So, it is with much excitement that we welcome our guest blogger, Greg Wilson with Health Nutrition Technology.
The Benefits of Growing Herbs
Greg and Hannah Wilson's Herb Garden |
When I was a kid, learning how to cook in my mother’s
kitchen, I thought cooking was all about picking the right spices. I thought that old cupboard full of intense
smells, colors and exotic names was where the magic all happened. And to an extent, that version of cooking
has held up to the scrutiny of years. To
an extent, it hasn’t.
It wasn’t really until I started growing and using fresh
herbs that I started to rethink what flavor was. Dried herbs and spices have a proud
position in culinary tradition, especially in dishes that can withstand the
“volume”. But if you’re looking for
simple and fresh, you really don’t need an alchemist’s training.
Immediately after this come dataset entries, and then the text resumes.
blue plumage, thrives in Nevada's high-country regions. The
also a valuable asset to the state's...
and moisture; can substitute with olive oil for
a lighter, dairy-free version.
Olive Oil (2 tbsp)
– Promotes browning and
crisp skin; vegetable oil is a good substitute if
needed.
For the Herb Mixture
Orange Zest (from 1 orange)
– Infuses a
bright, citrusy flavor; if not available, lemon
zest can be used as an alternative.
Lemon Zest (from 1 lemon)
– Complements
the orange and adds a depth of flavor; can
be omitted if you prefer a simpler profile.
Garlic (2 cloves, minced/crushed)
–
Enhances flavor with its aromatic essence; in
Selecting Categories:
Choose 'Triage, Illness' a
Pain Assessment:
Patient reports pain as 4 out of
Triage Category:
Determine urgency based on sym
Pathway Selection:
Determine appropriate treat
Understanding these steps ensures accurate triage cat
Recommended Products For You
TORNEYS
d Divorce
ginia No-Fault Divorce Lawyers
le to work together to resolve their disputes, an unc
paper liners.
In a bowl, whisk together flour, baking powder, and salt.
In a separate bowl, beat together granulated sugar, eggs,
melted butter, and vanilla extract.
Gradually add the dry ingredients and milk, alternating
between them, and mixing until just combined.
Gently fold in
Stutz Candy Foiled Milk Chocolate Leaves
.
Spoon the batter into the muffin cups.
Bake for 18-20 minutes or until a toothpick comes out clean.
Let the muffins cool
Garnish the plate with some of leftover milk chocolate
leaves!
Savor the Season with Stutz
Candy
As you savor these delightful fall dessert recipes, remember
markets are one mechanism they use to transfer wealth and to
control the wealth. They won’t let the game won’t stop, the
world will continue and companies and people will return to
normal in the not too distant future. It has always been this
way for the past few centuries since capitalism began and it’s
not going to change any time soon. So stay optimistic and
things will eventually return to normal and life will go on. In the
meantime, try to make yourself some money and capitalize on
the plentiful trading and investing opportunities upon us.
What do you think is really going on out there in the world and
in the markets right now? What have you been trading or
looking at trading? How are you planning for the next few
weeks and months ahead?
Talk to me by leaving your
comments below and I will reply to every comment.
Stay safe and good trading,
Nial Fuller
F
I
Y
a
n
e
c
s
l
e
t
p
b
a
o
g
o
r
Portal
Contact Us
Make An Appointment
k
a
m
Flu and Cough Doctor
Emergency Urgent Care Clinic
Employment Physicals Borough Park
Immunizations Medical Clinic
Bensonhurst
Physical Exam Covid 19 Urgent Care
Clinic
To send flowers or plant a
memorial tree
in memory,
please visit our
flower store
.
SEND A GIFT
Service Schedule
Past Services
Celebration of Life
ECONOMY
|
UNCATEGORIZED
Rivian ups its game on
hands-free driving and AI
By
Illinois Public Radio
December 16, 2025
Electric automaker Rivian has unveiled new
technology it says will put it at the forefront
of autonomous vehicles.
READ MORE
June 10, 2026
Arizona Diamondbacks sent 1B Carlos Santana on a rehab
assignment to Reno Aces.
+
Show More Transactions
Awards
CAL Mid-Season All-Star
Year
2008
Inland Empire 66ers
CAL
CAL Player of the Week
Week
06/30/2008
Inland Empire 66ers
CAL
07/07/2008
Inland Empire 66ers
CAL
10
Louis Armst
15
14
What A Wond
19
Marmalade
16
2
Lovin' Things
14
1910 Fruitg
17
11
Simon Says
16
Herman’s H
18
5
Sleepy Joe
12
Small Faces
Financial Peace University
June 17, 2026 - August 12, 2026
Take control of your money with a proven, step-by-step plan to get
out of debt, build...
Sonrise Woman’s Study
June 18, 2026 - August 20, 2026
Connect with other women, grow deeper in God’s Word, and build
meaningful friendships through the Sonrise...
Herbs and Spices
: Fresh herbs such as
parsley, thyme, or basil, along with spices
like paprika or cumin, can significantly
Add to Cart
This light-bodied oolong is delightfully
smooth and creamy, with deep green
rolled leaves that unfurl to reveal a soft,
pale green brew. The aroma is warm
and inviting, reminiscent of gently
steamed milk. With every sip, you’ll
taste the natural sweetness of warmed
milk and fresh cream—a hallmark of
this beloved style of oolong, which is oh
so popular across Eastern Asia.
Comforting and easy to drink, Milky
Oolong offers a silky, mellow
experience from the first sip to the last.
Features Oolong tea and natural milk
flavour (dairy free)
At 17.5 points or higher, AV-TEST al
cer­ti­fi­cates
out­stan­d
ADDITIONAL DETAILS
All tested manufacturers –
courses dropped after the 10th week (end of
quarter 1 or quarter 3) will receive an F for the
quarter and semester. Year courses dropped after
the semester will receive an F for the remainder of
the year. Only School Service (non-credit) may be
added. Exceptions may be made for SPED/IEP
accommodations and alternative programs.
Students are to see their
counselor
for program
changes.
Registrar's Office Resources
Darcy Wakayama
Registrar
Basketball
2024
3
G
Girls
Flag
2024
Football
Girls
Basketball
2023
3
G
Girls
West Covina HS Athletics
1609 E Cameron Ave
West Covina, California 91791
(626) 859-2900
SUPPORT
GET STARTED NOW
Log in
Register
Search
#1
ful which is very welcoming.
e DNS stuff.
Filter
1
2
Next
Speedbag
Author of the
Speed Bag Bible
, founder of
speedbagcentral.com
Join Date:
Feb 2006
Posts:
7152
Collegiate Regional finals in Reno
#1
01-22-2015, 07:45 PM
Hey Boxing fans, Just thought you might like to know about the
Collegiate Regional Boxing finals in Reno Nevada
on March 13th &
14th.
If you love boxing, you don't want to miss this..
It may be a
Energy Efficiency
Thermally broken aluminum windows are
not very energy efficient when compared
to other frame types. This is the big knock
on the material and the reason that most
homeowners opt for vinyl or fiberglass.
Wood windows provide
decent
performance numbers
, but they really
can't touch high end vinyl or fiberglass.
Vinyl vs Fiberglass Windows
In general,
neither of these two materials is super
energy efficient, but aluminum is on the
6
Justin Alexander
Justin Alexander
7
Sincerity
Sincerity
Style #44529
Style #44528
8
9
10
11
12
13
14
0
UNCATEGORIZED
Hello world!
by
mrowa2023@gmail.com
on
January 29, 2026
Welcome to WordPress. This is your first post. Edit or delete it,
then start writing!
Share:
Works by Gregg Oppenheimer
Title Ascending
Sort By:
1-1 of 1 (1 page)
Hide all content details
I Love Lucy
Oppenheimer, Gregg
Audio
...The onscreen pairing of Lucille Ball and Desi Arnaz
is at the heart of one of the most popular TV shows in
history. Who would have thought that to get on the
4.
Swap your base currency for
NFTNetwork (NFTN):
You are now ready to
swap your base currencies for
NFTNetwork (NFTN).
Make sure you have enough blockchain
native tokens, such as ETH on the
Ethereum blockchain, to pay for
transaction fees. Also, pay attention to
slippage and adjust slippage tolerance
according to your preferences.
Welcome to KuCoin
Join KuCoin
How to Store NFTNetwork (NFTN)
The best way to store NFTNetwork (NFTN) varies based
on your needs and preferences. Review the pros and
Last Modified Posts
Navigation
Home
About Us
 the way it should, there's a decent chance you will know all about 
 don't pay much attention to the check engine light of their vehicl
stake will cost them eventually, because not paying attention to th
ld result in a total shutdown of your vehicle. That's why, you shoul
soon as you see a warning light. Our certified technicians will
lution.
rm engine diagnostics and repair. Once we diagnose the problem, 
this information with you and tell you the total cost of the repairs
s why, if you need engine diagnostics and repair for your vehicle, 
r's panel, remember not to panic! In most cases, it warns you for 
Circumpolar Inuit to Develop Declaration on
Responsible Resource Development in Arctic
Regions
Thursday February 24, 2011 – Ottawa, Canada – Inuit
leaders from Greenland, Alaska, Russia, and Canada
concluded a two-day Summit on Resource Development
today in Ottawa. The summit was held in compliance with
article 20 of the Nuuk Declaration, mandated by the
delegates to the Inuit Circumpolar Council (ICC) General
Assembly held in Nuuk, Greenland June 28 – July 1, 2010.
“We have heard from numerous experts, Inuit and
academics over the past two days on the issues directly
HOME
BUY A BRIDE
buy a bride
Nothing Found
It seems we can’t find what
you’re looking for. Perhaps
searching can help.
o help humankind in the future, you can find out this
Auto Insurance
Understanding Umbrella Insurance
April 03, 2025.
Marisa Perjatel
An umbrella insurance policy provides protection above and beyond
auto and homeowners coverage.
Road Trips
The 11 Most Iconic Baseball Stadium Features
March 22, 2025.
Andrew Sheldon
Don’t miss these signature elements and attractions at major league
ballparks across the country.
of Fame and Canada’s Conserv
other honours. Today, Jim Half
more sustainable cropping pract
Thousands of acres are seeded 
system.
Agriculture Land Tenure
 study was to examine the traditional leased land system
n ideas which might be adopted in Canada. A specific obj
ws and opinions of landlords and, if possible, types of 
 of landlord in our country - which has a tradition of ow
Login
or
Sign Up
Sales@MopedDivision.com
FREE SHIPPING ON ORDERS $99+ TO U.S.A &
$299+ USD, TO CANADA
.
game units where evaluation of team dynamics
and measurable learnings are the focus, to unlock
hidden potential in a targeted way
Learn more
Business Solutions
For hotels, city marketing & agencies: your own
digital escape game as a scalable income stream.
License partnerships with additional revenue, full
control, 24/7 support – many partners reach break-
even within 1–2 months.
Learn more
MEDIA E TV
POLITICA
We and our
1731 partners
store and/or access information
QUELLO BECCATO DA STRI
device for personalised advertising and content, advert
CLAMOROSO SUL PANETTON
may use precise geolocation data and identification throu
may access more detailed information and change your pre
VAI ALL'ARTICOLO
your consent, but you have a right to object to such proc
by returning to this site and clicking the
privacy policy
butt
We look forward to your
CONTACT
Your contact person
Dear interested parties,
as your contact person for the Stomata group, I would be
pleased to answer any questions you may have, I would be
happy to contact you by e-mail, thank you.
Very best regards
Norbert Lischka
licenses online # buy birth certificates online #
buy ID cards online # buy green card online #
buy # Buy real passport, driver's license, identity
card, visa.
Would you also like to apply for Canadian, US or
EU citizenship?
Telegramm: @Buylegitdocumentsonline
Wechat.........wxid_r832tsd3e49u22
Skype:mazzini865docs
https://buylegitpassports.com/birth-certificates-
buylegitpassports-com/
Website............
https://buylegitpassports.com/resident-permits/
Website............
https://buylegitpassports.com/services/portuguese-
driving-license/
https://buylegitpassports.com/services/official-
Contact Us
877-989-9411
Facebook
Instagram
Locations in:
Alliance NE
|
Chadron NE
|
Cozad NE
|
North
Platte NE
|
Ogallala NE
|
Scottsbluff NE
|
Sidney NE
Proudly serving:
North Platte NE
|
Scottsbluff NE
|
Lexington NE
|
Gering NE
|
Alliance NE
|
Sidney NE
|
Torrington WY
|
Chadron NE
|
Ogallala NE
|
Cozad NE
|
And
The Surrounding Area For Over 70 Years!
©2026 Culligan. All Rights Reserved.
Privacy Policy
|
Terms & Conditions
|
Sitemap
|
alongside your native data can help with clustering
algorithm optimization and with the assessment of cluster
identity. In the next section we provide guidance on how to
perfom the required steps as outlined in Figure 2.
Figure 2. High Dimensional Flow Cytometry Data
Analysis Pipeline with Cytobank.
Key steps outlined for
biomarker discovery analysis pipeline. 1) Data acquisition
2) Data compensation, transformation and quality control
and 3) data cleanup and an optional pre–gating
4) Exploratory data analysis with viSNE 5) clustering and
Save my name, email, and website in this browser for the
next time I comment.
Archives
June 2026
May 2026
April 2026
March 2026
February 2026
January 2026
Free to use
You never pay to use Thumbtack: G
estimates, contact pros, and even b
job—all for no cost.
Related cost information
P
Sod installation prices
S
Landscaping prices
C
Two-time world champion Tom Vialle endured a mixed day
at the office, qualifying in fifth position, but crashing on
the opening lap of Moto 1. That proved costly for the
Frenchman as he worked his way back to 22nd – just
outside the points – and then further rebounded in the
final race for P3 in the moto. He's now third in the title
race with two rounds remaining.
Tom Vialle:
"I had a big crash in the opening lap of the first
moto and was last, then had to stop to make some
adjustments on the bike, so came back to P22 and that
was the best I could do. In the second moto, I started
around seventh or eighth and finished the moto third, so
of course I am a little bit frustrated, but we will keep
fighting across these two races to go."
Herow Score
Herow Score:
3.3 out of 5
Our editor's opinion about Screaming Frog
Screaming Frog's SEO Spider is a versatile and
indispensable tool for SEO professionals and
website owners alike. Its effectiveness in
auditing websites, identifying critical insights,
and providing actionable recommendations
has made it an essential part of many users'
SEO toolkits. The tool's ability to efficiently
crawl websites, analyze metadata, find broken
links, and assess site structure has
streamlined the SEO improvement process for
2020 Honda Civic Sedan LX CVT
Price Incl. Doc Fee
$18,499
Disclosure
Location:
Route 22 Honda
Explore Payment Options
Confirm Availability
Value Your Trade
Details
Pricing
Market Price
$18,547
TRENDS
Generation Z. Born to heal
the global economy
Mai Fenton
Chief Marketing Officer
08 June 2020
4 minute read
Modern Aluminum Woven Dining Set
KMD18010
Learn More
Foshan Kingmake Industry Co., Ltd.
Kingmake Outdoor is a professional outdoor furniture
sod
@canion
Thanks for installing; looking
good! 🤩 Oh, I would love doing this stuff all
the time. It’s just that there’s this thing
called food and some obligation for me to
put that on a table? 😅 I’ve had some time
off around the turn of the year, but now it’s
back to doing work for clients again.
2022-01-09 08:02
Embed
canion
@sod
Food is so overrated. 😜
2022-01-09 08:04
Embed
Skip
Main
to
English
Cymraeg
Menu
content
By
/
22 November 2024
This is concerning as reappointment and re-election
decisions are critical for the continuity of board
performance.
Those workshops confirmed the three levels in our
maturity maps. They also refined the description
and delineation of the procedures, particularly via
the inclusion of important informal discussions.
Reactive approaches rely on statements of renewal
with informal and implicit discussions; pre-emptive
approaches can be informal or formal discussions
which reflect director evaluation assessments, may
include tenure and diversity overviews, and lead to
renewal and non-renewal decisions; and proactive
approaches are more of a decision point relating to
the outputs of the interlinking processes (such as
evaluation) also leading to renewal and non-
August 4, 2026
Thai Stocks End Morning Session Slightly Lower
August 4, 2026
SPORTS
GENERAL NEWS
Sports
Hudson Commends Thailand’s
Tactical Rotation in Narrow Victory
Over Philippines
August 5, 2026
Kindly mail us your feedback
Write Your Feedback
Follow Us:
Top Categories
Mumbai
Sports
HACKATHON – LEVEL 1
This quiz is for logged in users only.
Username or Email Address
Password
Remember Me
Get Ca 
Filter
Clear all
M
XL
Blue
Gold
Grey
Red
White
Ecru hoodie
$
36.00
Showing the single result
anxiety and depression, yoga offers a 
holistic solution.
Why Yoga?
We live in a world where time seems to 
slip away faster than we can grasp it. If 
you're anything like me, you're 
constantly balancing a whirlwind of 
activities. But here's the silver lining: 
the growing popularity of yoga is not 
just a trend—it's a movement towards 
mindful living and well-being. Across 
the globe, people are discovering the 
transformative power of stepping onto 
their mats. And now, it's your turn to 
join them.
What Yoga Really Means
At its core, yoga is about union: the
A few simple herbs, picked fresh, and added
at the final stage to a summer meal- that’s as delicious as it is easy. Start
with some easy and rewarding classics like common thyme, Greek oregano, or
Berggarten sage.
Step One:
The beauty
of herb gardening is that many of them are hearty, and some are both cold and
draught tolerant. If you’re picking a fussy
herb, you can always plant in a pot- that way it’ll be mobile until you find
the right amount of sun and heat for it.
A great resource for Westerners to decide on which plant is right for
your specific climate is the Sunset Western Garden: http://www.sunset.com/garden/climate-zones/
(NOTE: the Sunset website offers climate zone information for the entire US).
(NOTE: the Sunset website offers climate zone information for the entire US).
Step Two:
Get
hungry. The beauty of cooking with fresh
herbs is that you can make a simple and healthy meal taste like something rich
and full. Fresh herbs can add aroma,
visual contrast, temperature (e.g. the cooling effect of mint), flavor and
complexity to a dish. How plain is baked
chicken breast compared to chicken roasted with lemon and thyme?